À Mégantic, petite bourgade à la quiétude propice à la vie fluide comme l’eau d’une rivière, rien n’annonce la terrible catastrophe qui s’invite dans la ville, lors de cette nuit du 6 juillet 2013.

Un train, des wagons remplis de pétrole explosif (qui, sur les papiers officiels falsifiés, a été reclassé en pétrole standard), un homme, le conducteur, dernier chaînon d’une cohorte de personnes aux veines débordantes de cupidité et d’orgueil abjects.

Un conducteur, qui alerte, doute, prévient que quelque chose semble clocher avec cette monstrueuse bête inhumaine de 72 wagons d’acier et de mort, mais tous ceux au-dessus de lui le rassurent. Tout va bien. De toute façon, le train ne peut pas dévaler la pente, les freins sont sûrs, et puis il y a un système de haute technologie pour prendre le relais en dernier recours. Rien ne peut clocher.

Cette confiance illusoire, l’hypocrisie de l’industrie ferroviaire, la hiérarchie vérolée, les ministres abreuvés par la mamelle du sonnant et du trébuchant, toutes ces strates malades à en crever empoisonnent nos eaux, nos forêts, nos compagnons animaux, nos gens, nos liens au nom du Dieu Pétrole, cet or noir qui corrompt et souille tout ce qu’il touche !

Le train fou dévale la pente… et au bout du tunnel, pas de lumière, mais le feu dévastateur, le poison corrosif, le pétrole instable relâché en vagues funestes et des victimes sacrifiées sur l’autel du vice et du profit.

Découvrez une BD coup-de-poing.
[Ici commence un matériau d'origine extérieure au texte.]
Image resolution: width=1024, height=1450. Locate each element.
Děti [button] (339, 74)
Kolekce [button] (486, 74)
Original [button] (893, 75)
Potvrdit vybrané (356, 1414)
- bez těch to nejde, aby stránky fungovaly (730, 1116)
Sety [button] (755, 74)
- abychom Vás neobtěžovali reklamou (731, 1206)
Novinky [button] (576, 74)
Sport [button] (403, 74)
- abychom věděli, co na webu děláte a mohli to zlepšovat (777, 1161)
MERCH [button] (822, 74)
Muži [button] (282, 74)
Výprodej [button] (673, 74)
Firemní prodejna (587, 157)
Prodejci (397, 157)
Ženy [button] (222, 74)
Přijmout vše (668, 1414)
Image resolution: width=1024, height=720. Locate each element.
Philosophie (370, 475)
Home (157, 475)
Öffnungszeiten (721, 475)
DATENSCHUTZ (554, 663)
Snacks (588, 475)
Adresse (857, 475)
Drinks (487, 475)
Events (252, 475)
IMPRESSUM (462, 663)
Encore une, me direz-vous ! Je vous assure que je ne fais pas exprès, mais il semble qu’elles viennent à moi. Alors, je me laisse guider par mon karma, et je peux vous dire que Mégantic met une belle mandale à tous les cols dorés de ce globe chétif.
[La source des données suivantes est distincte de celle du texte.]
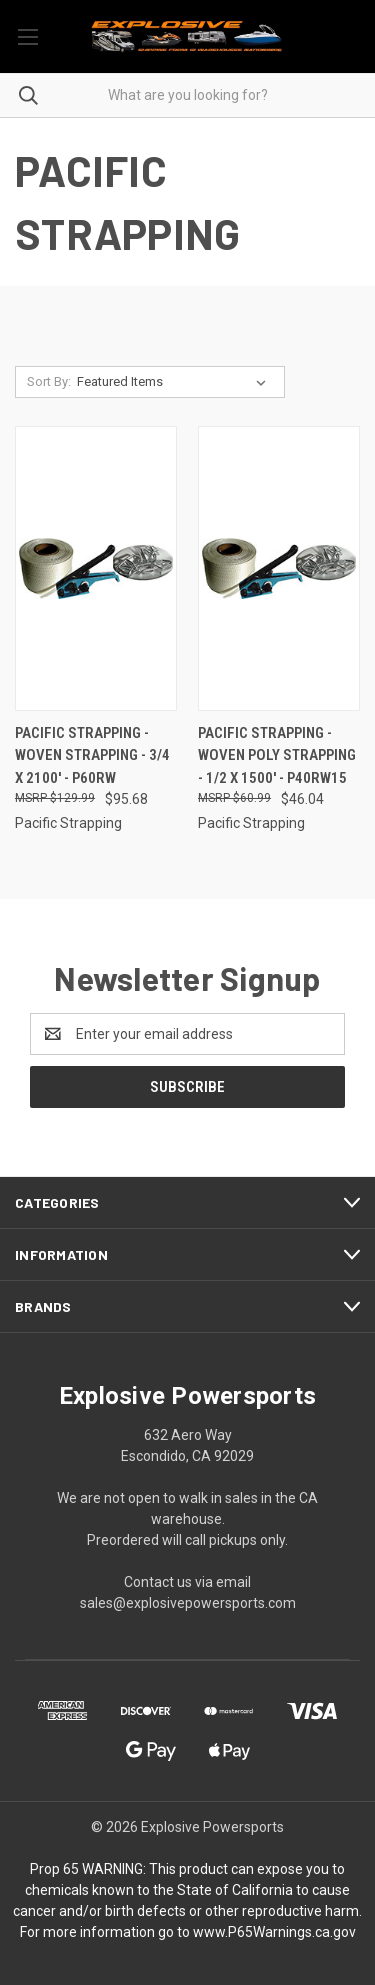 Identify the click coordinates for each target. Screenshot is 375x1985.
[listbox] (175, 382)
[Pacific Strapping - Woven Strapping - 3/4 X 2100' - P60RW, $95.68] (96, 568)
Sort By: (49, 381)
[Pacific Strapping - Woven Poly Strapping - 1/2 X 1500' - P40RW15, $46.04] (279, 568) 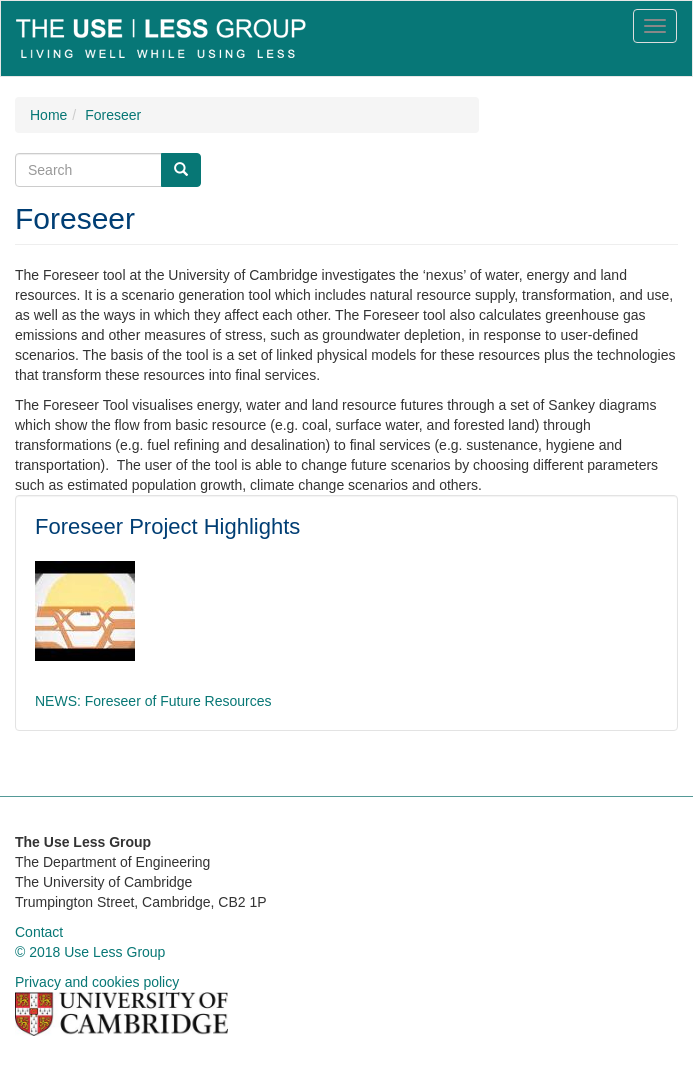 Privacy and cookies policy (97, 982)
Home (48, 115)
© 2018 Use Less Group (90, 952)
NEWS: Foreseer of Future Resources (153, 701)
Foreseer (113, 115)
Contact (39, 932)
L’enfer, c’est les rails !

Christian Quesnel donne vie aux recherches minutieuses d’Anne-Marie Saint-Cerny sur l’affaire du train « instoppable » (référence au film Unstoppable avec Denzel Washington et Chris Pine, de Tony Scott, 2010, trois ans avant la tragédie de Mégantic).
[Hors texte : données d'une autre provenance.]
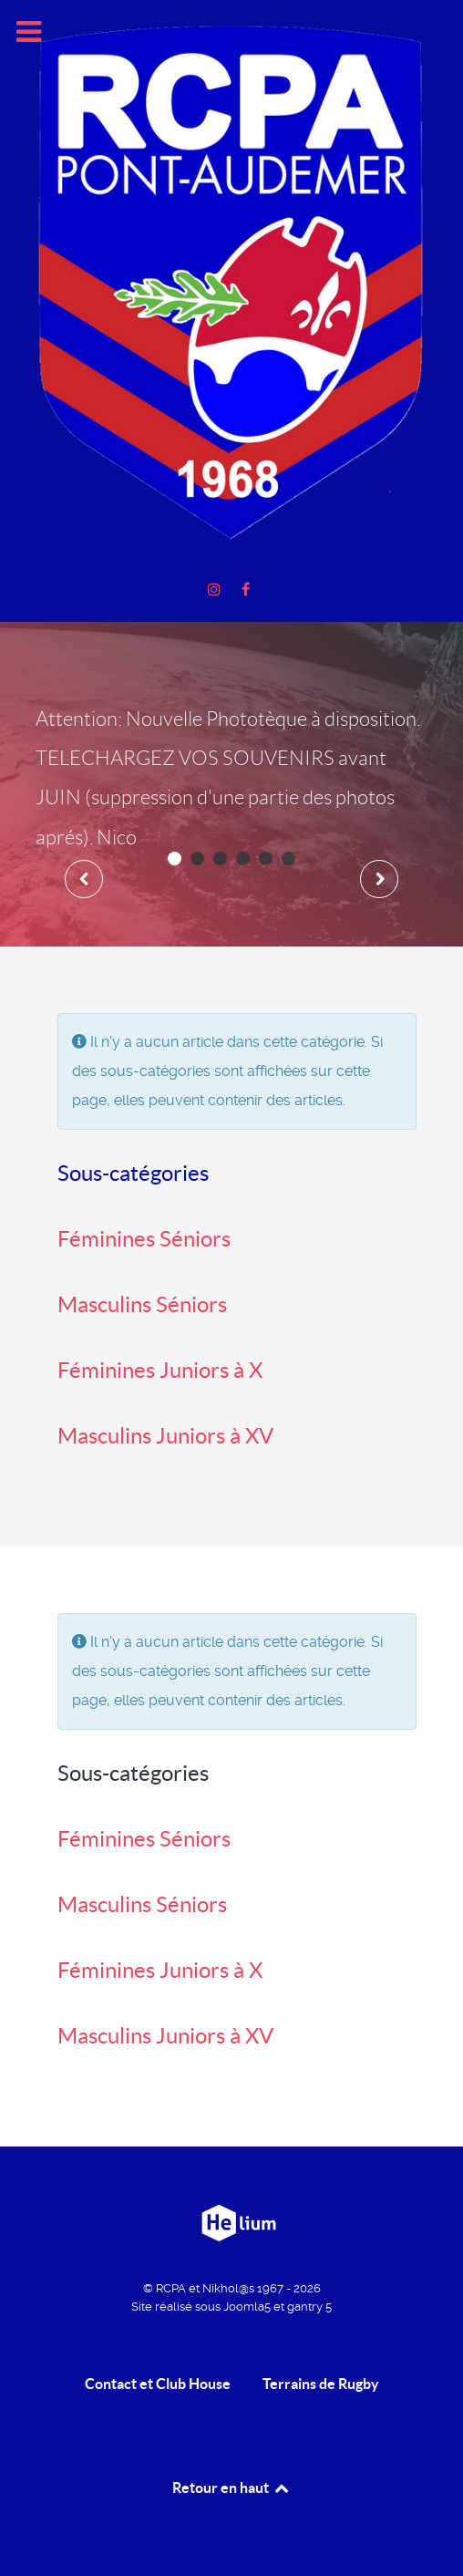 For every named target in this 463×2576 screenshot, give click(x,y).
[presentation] (84, 879)
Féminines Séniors (144, 1238)
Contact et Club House (158, 2383)
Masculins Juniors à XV (165, 1435)
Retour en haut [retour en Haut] (231, 2487)
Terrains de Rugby (320, 2383)
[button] (174, 858)
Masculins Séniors (142, 1304)
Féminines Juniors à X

La BD respire le carnet de recherches avec des cartes, des croquis, des couleurs tranchées, tranchantes comme des lames de rasoir dans nos petits cœurs moribonds. Le style graphique est dynamique, enlevé et vif comme un train à pleine vitesse.

J’ai parcouru ses pages comme un TGV, tant j’ai été pris par ses images qualitatives, entre le rêve et la réalité, entre l’impression soleil consumant et la vérité nue et crachée sur le papier dans toute sa violence exacerbée par des rouges à la densité hypnotique et des couleurs froides abyssales qui vous absorbent corps et âme.

Une claque, vous dis-je ! Un plaisir fou à décrypter les expressions des personnages, mêlé à une douleur sourde et lancinante qui bat dans vos tempes comme les coups de semonce d’un canon. L’horreur vous saute à la gorge, et l’injustice, l’impunité odieuse des vrais coupables, l’indifférence des hautes sphères vous font remonter un goût de bile âcre dans la bouche.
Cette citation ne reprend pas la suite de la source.